A patient called me Sunday evening after being on the losing end of a bar brawl Friday night. When seen in the ER on Saturday, a CT scan revealed an orbital floor fracture. He was told to see an eye doctor. How do you examine this swollen eye and how do you know when surgery is in order?
“First of all, don’t panic,” says James Milite, MD, an oculoplastic surgeon from Omni Eye Services in Iselin, NJ. In many cases, the impact of the injury will make the eye look worse than it is. “Take a step back and take your time doing a thorough exam,” he says.
|A 25-year-old male with orbital floor fracture raises questions about the need for reconstructive surgery.|
A comprehensive history is your next step. You’ll want to know how the injury happened and what struck the eye. “Ask if there was any loss of consciousness at the scene of the incident; also find out if there have been any flashes, floaters or double vision. Check their lateral gaze and downgaze, ability to open and close the mouth, and look for evidence of decreased sensitivity in the distribution of the maxillary division of the trigeminal nerve,” says Dr. Milite.
After ruling out head trauma and foreign bodies, conduct your typical eye exam—acuities, confrontation fields, pupils and a careful anterior and posterior segment exam. “Make sure the retinal periphery is OK, and look out for corneal abrasions, hyphema, iridodialysis, uveitis, cataract, vitreous hemorrhage and retinal detachment,” adds Dr. Milite.

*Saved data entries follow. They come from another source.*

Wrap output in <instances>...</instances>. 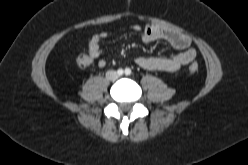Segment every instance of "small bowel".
Instances as JSON below:
<instances>
[{
    "label": "small bowel",
    "instance_id": "c3829d8e",
    "mask_svg": "<svg viewBox=\"0 0 248 165\" xmlns=\"http://www.w3.org/2000/svg\"><path fill=\"white\" fill-rule=\"evenodd\" d=\"M132 31L142 32L141 39L143 42L164 41L171 47L178 50V53L171 57H156V56H140L135 59V63L149 71H159L174 73L181 68L192 63L196 57V51L191 46L190 38L182 33L156 25L149 24L144 28L138 24L132 26ZM108 31H101L94 34L88 41L87 53L92 60L98 59L103 49L101 42L108 38ZM106 58H100L97 61V66L103 68L107 65Z\"/></svg>",
    "mask_w": 248,
    "mask_h": 165
}]
</instances>
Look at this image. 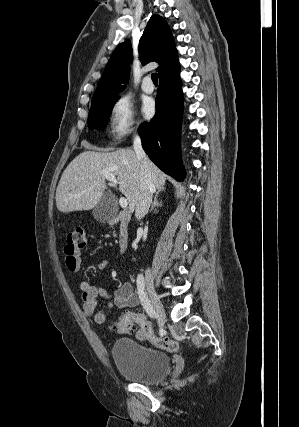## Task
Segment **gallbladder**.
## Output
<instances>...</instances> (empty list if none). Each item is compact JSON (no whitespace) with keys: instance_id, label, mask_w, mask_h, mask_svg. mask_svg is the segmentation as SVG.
I'll return each mask as SVG.
<instances>
[{"instance_id":"gallbladder-1","label":"gallbladder","mask_w":299,"mask_h":427,"mask_svg":"<svg viewBox=\"0 0 299 427\" xmlns=\"http://www.w3.org/2000/svg\"><path fill=\"white\" fill-rule=\"evenodd\" d=\"M117 213V203L110 193H105L92 211L93 217L100 223L113 221Z\"/></svg>"}]
</instances>
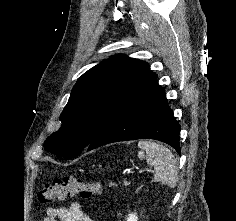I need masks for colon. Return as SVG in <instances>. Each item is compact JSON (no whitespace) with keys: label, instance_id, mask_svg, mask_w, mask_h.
<instances>
[{"label":"colon","instance_id":"1","mask_svg":"<svg viewBox=\"0 0 236 221\" xmlns=\"http://www.w3.org/2000/svg\"><path fill=\"white\" fill-rule=\"evenodd\" d=\"M100 188L99 183H88L74 176H65L45 183L38 193V202L41 205H47L56 200L77 195L83 199H88L98 194Z\"/></svg>","mask_w":236,"mask_h":221}]
</instances>
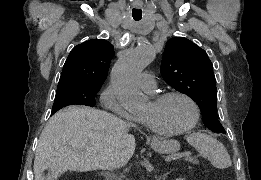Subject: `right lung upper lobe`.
I'll return each mask as SVG.
<instances>
[{
  "label": "right lung upper lobe",
  "instance_id": "right-lung-upper-lobe-1",
  "mask_svg": "<svg viewBox=\"0 0 261 180\" xmlns=\"http://www.w3.org/2000/svg\"><path fill=\"white\" fill-rule=\"evenodd\" d=\"M113 56V46L105 39L89 40L77 45L66 59L58 87H101L107 78Z\"/></svg>",
  "mask_w": 261,
  "mask_h": 180
}]
</instances>
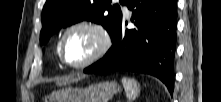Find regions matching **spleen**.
<instances>
[{"instance_id":"spleen-1","label":"spleen","mask_w":221,"mask_h":102,"mask_svg":"<svg viewBox=\"0 0 221 102\" xmlns=\"http://www.w3.org/2000/svg\"><path fill=\"white\" fill-rule=\"evenodd\" d=\"M122 84L129 100H135L140 93L139 83L132 78L123 77Z\"/></svg>"}]
</instances>
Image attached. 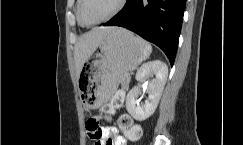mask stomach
Wrapping results in <instances>:
<instances>
[{
	"label": "stomach",
	"instance_id": "0dacf381",
	"mask_svg": "<svg viewBox=\"0 0 243 145\" xmlns=\"http://www.w3.org/2000/svg\"><path fill=\"white\" fill-rule=\"evenodd\" d=\"M151 46L123 28L111 31L93 56L83 64L78 79L79 102L96 109L104 106L117 90L123 74L134 70L151 53Z\"/></svg>",
	"mask_w": 243,
	"mask_h": 145
}]
</instances>
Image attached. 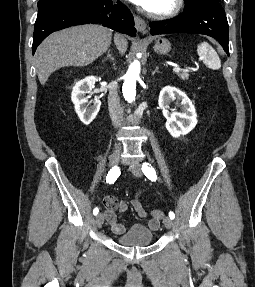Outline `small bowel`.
<instances>
[{"mask_svg":"<svg viewBox=\"0 0 255 287\" xmlns=\"http://www.w3.org/2000/svg\"><path fill=\"white\" fill-rule=\"evenodd\" d=\"M103 203L105 206V217L112 232L117 235L124 233L127 226L117 221L116 211L121 213L125 212L128 209L129 204L125 200H118L113 196L105 197ZM130 205L139 217H148L147 210L143 207L138 198L131 200ZM148 226L151 230H157L159 227V220L151 217L148 221Z\"/></svg>","mask_w":255,"mask_h":287,"instance_id":"1","label":"small bowel"}]
</instances>
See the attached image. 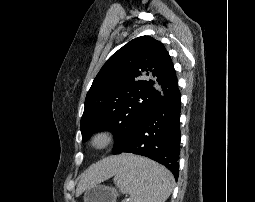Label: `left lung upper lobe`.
<instances>
[{"label":"left lung upper lobe","instance_id":"left-lung-upper-lobe-1","mask_svg":"<svg viewBox=\"0 0 255 202\" xmlns=\"http://www.w3.org/2000/svg\"><path fill=\"white\" fill-rule=\"evenodd\" d=\"M178 89L171 58L164 45L141 36L115 52L94 79L81 118L82 141L112 128L120 153L147 114Z\"/></svg>","mask_w":255,"mask_h":202}]
</instances>
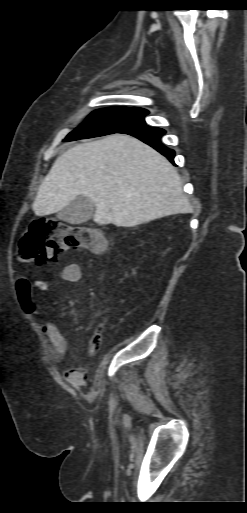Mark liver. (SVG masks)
Masks as SVG:
<instances>
[{
  "label": "liver",
  "instance_id": "obj_1",
  "mask_svg": "<svg viewBox=\"0 0 247 513\" xmlns=\"http://www.w3.org/2000/svg\"><path fill=\"white\" fill-rule=\"evenodd\" d=\"M95 205L97 224L134 227L192 210L176 169L159 152L126 134L73 146L41 183L32 208L59 212L77 196Z\"/></svg>",
  "mask_w": 247,
  "mask_h": 513
}]
</instances>
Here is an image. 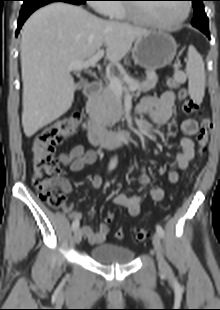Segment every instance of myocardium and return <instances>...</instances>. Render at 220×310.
I'll return each mask as SVG.
<instances>
[{
  "label": "myocardium",
  "instance_id": "f54148a6",
  "mask_svg": "<svg viewBox=\"0 0 220 310\" xmlns=\"http://www.w3.org/2000/svg\"><path fill=\"white\" fill-rule=\"evenodd\" d=\"M125 10H126L127 16L136 23L148 25V26L158 28V29L167 30V29L175 28L186 21V19L188 18L190 14V4L188 2H184V13L182 14V16L176 19L175 21L167 22V23L158 21L151 17L140 16L139 11L134 5H126Z\"/></svg>",
  "mask_w": 220,
  "mask_h": 310
}]
</instances>
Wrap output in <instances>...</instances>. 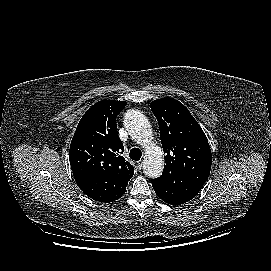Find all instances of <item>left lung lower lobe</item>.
I'll return each mask as SVG.
<instances>
[{"label":"left lung lower lobe","mask_w":271,"mask_h":271,"mask_svg":"<svg viewBox=\"0 0 271 271\" xmlns=\"http://www.w3.org/2000/svg\"><path fill=\"white\" fill-rule=\"evenodd\" d=\"M154 191L164 202L171 205H180L194 198L202 186L191 182L177 172L163 175L152 181Z\"/></svg>","instance_id":"obj_1"}]
</instances>
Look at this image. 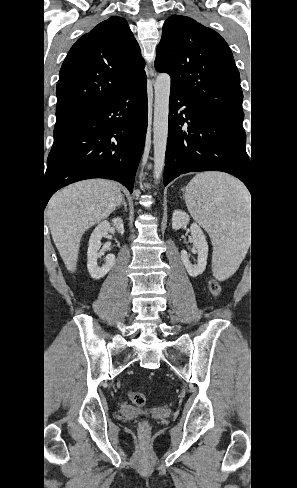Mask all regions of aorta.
I'll return each instance as SVG.
<instances>
[{"label": "aorta", "instance_id": "762f6f07", "mask_svg": "<svg viewBox=\"0 0 297 488\" xmlns=\"http://www.w3.org/2000/svg\"><path fill=\"white\" fill-rule=\"evenodd\" d=\"M171 78L166 73L157 76L154 83V122H153V145H154V179L156 183L160 180L164 165L165 153L168 138V117L169 97Z\"/></svg>", "mask_w": 297, "mask_h": 488}]
</instances>
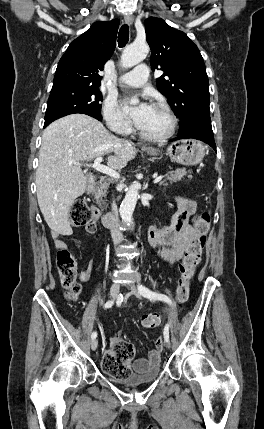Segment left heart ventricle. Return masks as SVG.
I'll use <instances>...</instances> for the list:
<instances>
[{
    "label": "left heart ventricle",
    "mask_w": 264,
    "mask_h": 429,
    "mask_svg": "<svg viewBox=\"0 0 264 429\" xmlns=\"http://www.w3.org/2000/svg\"><path fill=\"white\" fill-rule=\"evenodd\" d=\"M169 124V119L162 110L151 107L148 115L138 127L146 135L159 136L168 130Z\"/></svg>",
    "instance_id": "obj_1"
}]
</instances>
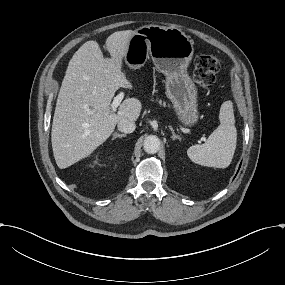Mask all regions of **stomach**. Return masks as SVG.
I'll use <instances>...</instances> for the list:
<instances>
[{"label":"stomach","instance_id":"obj_1","mask_svg":"<svg viewBox=\"0 0 285 285\" xmlns=\"http://www.w3.org/2000/svg\"><path fill=\"white\" fill-rule=\"evenodd\" d=\"M193 53V41L180 29L147 25L135 30L124 56L131 69H139L152 58L155 67L166 76V95L179 121L188 126L199 117L197 88L187 74Z\"/></svg>","mask_w":285,"mask_h":285}]
</instances>
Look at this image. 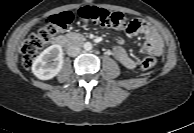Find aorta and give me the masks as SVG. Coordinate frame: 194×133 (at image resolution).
Masks as SVG:
<instances>
[{"instance_id": "762f6f07", "label": "aorta", "mask_w": 194, "mask_h": 133, "mask_svg": "<svg viewBox=\"0 0 194 133\" xmlns=\"http://www.w3.org/2000/svg\"><path fill=\"white\" fill-rule=\"evenodd\" d=\"M83 47L86 51H90L93 46L90 42H86V43H84Z\"/></svg>"}]
</instances>
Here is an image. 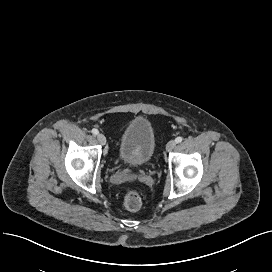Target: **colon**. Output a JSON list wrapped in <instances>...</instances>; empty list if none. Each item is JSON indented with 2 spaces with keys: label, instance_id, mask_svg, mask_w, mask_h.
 Here are the masks:
<instances>
[{
  "label": "colon",
  "instance_id": "colon-1",
  "mask_svg": "<svg viewBox=\"0 0 272 272\" xmlns=\"http://www.w3.org/2000/svg\"><path fill=\"white\" fill-rule=\"evenodd\" d=\"M122 205L126 210L131 212L139 210L142 205L140 193L134 190L128 192L122 200Z\"/></svg>",
  "mask_w": 272,
  "mask_h": 272
}]
</instances>
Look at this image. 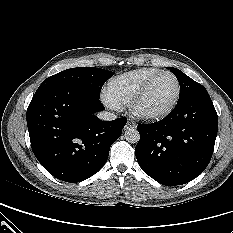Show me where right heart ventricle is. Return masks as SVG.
I'll return each instance as SVG.
<instances>
[{"mask_svg":"<svg viewBox=\"0 0 233 233\" xmlns=\"http://www.w3.org/2000/svg\"><path fill=\"white\" fill-rule=\"evenodd\" d=\"M159 71L156 67H144L118 75L109 81L107 92L118 104H127L145 81Z\"/></svg>","mask_w":233,"mask_h":233,"instance_id":"right-heart-ventricle-1","label":"right heart ventricle"}]
</instances>
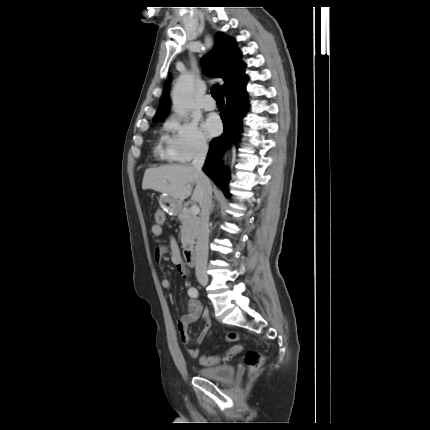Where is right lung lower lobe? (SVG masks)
Listing matches in <instances>:
<instances>
[{
	"mask_svg": "<svg viewBox=\"0 0 430 430\" xmlns=\"http://www.w3.org/2000/svg\"><path fill=\"white\" fill-rule=\"evenodd\" d=\"M245 82L246 78L236 87L230 88L226 91V109L221 112V118L224 123V132L220 137L211 141L209 153L203 168V171L214 181V183L221 187L227 198L231 195L227 190L228 172L224 171V167L220 162L219 157L232 140H237L242 131L241 120L247 109Z\"/></svg>",
	"mask_w": 430,
	"mask_h": 430,
	"instance_id": "right-lung-lower-lobe-1",
	"label": "right lung lower lobe"
}]
</instances>
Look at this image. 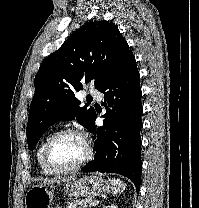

Also, examine the orbit. “This can be the trickiest part due to the eye swelling,” he says. “Observe if the globe is sunken or displaced downward away from the midline. This might indicate a fracture of the cheek bone or cheek complex,” he says. Left untreated, it could permanently pull the lower lid down or flatten the malar region.
To Refer or Not to Refer?
After examination, you should have a sense of whether or not you have a surgical candidate on your hands, says Dr. Milite. “You’re looking for either or both of the following: entrapment causing restriction of extraocular muscles (EOMs) and diplopia in functional fields, and enophthalmos greater than 2mm.” However, the degree of periorbital edema often makes assessment of globe position and motility difficult.
“It’s also important to look out for signs of proptosis of the eye,” adds Dr. Milite. “This is an indicator of a retrobulbar hemorrhage.” Though uncommon, it necessitates an urgent referral to an oculoplastic specialist. All these patients require CT imaging if not already obtained prior to your exam.
Typically, if the primary injury is an orbital floor fracture, you won’t need to send for emergency surgery. However, there are a few extenuating circumstances. Young kids, for example, can more easily present with entrapment and require immediate surgery. “I usually see this in kids under age 13,” adds Dr. Milite, “as their bones are pliable and don’t crack—they bend and snap back, causing tight EOM entrapments.” This can lead to nausea, vomiting and a decrease in blood pressure.
Since the fracture snaps closed almost like a trap door, it might not seem significant on the scan, but these signs represent a potentially urgent case and require a rapid referral to an oculoplastic surgeon. Failure to refer could result in irreparable damage to the tightly entrapped muscle.
When choosing to treat these cases with antibiotics or steroids, a few simple rules will suffice. “Antibiotics are given due to theoretical risk of infection, so a five-day course of prophylactic antibiotic can’t hurt,” says Dr. Milite. “If you have a patient with a moderate-size fracture and excessive swelling, an oral steroid will cut the window down for edema resolution to unmask the development of enopthalmos and help determine the need for repair.”
Consult a specialist if in doubt. In this case, referral resulted in surgery later that week. “Describe the fracture, explain motility issues and record everything,” Dr. Milite says. “If it’s a surgical candidate, ask what you can do to prepare the patient before sending them along.”